A 2015 study in Bass Strait acoustically tagged three shark species and analyzed Commonwealth fisheries logbook data from 2012-2015 to quantify seismic survey impacts. Only 35% of gummy sharks and 30% of swell sharks were detected two days post-release, while tiger flathead showed altered swimming speeds and diel patterns.
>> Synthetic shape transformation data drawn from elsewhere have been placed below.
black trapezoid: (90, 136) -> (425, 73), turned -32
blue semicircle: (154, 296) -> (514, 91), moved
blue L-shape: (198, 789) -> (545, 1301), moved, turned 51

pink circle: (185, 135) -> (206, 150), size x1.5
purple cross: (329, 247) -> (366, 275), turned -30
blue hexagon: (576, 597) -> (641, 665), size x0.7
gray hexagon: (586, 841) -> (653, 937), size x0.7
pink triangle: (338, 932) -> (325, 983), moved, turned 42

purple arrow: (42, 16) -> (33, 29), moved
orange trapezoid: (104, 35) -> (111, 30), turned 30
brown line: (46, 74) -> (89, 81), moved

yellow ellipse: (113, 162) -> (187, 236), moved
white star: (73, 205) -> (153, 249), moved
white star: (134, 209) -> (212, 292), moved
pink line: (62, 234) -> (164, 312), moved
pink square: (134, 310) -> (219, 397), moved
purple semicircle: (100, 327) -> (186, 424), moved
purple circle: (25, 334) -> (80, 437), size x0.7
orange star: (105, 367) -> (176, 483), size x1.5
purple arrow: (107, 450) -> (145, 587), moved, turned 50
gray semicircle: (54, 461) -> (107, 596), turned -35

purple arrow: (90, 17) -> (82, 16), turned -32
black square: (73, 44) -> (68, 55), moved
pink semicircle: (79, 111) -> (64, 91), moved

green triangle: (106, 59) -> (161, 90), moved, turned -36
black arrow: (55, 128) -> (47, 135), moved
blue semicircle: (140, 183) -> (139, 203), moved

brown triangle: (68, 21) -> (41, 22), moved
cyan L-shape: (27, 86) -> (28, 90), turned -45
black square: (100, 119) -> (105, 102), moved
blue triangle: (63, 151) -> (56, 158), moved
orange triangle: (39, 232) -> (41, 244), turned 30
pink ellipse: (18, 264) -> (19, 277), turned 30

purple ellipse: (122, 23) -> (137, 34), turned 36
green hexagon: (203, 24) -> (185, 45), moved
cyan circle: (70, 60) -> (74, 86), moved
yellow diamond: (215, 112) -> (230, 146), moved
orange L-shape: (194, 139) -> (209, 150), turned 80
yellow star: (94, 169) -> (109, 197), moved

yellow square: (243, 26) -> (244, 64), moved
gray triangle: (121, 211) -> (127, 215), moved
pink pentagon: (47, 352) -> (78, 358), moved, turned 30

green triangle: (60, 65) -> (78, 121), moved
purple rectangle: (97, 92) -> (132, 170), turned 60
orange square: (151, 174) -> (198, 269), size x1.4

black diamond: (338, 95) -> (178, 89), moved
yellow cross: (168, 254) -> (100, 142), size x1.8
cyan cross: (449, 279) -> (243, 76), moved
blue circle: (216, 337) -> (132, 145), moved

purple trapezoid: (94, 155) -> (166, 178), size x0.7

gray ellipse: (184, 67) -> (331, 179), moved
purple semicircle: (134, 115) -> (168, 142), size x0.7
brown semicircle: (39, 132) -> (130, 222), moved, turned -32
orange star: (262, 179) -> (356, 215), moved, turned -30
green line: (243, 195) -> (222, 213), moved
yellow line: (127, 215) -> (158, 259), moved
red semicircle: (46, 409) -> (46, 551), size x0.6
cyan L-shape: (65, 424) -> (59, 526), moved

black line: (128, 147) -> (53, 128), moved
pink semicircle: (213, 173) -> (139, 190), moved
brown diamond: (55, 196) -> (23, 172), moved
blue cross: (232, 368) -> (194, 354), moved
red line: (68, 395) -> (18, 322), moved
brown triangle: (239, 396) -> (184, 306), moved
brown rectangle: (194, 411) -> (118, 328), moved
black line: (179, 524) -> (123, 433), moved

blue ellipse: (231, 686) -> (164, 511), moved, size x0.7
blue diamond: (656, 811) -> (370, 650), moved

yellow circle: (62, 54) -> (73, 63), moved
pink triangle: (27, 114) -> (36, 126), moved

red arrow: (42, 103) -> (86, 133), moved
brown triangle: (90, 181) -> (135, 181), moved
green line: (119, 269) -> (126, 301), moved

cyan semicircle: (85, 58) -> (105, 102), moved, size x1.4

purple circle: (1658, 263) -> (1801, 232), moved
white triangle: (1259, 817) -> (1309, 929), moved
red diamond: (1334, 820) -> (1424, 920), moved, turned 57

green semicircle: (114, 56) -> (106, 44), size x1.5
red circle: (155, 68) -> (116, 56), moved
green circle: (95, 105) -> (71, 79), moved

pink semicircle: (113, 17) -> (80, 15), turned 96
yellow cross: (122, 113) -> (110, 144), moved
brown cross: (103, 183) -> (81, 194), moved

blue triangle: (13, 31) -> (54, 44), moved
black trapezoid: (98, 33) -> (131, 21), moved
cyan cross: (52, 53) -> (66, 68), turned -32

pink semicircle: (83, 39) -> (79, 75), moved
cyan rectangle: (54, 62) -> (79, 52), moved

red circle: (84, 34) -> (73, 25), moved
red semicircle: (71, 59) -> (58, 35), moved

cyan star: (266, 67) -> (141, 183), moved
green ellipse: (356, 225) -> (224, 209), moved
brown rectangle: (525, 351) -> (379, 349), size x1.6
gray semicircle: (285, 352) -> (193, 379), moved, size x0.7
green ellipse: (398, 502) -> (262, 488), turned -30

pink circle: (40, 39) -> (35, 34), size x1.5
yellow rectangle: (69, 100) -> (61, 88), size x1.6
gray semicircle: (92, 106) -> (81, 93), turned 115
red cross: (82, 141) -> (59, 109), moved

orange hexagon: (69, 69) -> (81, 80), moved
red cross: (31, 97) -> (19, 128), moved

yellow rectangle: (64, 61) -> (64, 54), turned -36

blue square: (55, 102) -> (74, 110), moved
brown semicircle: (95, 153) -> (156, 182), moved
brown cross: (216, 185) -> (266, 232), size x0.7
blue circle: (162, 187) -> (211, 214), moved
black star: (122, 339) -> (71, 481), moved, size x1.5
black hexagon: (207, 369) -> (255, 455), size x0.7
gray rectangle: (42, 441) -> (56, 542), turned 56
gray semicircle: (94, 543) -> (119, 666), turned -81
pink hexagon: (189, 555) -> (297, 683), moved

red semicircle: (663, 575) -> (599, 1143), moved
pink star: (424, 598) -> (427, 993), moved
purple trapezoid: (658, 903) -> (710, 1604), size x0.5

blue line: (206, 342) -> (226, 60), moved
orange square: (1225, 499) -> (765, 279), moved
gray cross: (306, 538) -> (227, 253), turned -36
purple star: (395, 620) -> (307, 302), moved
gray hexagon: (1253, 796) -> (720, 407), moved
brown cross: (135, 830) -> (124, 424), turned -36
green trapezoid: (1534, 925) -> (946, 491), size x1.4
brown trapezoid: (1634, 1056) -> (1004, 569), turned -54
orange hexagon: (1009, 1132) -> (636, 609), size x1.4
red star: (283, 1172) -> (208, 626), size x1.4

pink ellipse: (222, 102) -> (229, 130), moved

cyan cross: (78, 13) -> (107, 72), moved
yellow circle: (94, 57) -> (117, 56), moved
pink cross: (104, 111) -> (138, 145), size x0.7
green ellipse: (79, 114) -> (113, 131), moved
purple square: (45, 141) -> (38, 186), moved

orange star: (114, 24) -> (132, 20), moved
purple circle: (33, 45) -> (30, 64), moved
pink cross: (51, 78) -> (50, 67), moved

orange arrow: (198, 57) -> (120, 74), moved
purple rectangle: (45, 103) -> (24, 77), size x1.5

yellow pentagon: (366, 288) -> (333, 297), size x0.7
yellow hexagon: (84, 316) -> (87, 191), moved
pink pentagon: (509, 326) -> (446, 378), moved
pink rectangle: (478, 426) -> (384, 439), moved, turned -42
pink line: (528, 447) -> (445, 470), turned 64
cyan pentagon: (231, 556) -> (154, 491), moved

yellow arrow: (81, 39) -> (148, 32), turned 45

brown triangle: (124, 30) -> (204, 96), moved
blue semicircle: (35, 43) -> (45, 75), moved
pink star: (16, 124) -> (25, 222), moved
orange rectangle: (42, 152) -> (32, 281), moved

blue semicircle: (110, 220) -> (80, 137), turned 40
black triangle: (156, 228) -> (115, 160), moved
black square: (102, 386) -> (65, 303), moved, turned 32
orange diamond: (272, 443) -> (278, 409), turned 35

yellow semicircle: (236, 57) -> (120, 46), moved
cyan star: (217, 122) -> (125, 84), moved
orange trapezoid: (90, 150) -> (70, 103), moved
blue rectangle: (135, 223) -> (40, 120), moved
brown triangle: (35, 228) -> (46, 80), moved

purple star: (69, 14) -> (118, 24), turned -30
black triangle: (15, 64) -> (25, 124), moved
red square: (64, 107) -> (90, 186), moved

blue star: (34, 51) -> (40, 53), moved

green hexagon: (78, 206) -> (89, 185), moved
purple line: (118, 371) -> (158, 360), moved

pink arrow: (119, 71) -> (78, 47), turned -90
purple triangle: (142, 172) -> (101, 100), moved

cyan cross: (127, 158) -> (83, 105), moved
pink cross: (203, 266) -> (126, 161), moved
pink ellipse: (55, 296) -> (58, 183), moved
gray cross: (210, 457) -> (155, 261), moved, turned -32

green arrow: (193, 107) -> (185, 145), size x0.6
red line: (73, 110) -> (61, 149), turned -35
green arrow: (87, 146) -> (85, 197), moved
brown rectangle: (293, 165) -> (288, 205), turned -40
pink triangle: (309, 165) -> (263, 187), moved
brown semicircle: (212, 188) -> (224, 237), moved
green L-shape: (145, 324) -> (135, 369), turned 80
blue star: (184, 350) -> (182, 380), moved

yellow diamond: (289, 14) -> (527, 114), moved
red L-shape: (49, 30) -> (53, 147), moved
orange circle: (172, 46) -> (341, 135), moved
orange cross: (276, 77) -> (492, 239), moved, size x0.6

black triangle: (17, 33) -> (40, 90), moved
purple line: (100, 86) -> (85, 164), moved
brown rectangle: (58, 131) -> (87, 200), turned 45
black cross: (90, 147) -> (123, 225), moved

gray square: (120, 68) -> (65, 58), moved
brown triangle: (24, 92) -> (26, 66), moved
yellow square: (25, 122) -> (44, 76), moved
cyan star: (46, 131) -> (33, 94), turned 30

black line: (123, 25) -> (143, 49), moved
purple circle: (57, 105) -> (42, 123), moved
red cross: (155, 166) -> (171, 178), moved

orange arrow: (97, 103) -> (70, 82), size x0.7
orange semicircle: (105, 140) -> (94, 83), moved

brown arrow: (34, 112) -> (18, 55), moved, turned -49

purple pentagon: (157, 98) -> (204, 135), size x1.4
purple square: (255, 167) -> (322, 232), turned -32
Catch rates changed for nine of fifteen modeled species in the six months following the seismic operations.
Use Cases
- Modeling changes in commercial catch rates based on logbook data for 15 species and two gear types.
- Analyzing fish movement patterns and swimming speeds before, during, and after seismic operations.
- Comparing behavioral responses between an experimental zone and a control zone using acoustic tagging data.
Strengths
- Combines field-based acoustic tagging data with desktop analysis of multi-year (Jan 2012 – Oct 2015) commercial fisheries logbook data.
- Examines impacts on 15 distinct fish species and two gear types (Danish seine, gillnet).
- Provides specific detection rates for tagged species (35% gummy sharks, 30% swell sharks).
Limitations
- Behavioral data were limited as many sharks left the acoustic receiver array before the seismic survey commenced.
- Column-level documentation is absent; field semantics must be inferred after download.
- Row count is unknown, which may limit suitability assessment.
Provenance
- Source
- Australian Ocean Data Network
- Collection Method
- Field-based acoustic tagging and desktop analysis of Commonwealth fisheries logbook data.
- Time Range
- Acoustic tagging study in April 2015; logbook data from Jan 2012 – Oct 2015.
- Freshness
- Last updated 2026-04-16 15:28:08.500216; freshness should be verified.
- Geography
- Gippsland Basin, Bass Strait, Australia.